Controlled Reach-avoid Set Computation for Discrete-time Polynomial Systems via Convex Optimization

This paper addresses the computation of controlled reach-avoid sets (CRASs) for discrete-time polynomial systems subject to control inputs. A CRAS is a set encompassing initial states from which there exist control inputs driving the system into a target set while avoiding unsafe sets. However, efficiently computing CRASs remains an open problem, especially for discrete-time systems. In this paper, we propose a novel framework for computing CRASs which takes advantage of a probabilistic perspective.
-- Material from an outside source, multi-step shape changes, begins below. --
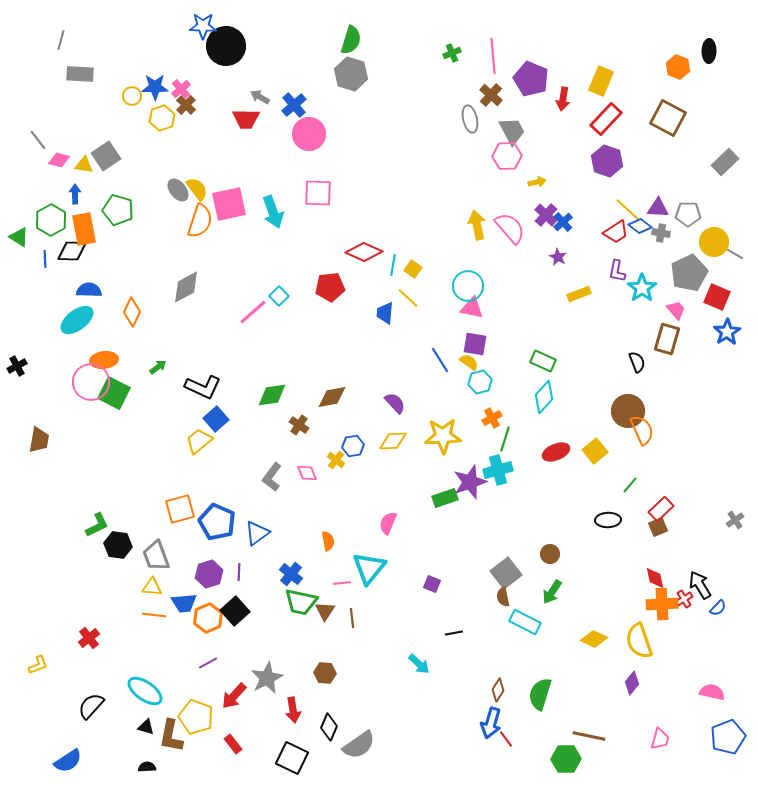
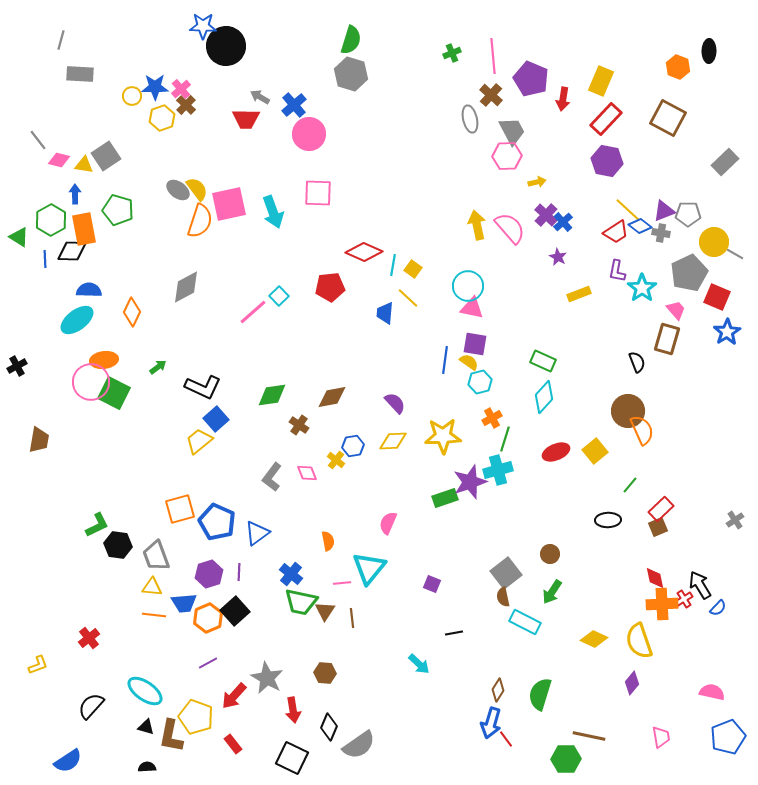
purple hexagon at (607, 161): rotated 8 degrees counterclockwise
gray ellipse at (178, 190): rotated 15 degrees counterclockwise
purple triangle at (658, 208): moved 6 px right, 3 px down; rotated 25 degrees counterclockwise
blue line at (440, 360): moved 5 px right; rotated 40 degrees clockwise
gray star at (267, 678): rotated 16 degrees counterclockwise
pink trapezoid at (660, 739): moved 1 px right, 2 px up; rotated 25 degrees counterclockwise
This framework transforms the fundamentally nonlinear problem of computing CRASs into a computationally tractable convex optimization problem. By regarding control inputs as disturbances obeying certain probability distributions, a CRAS can be equivalently treated as a 0-reach-avoid set in the probabilistic sense, which consists of initial states from which the probability of eventually entering the target set while remaining within the safe set is greater than zero. Thus, we can employ the convex optimization method of computing 0-reach-avoid sets to estimate CRASs. Furthermore, inspired by the $\epsilon$-greedy strategy widely used in reinforcement learning, we propose an approach that iteratively updates the aforementioned probability distributions imposed on control inputs to compute larger CRASs. We demonstrate the effectiveness of the proposed method on extensive examples.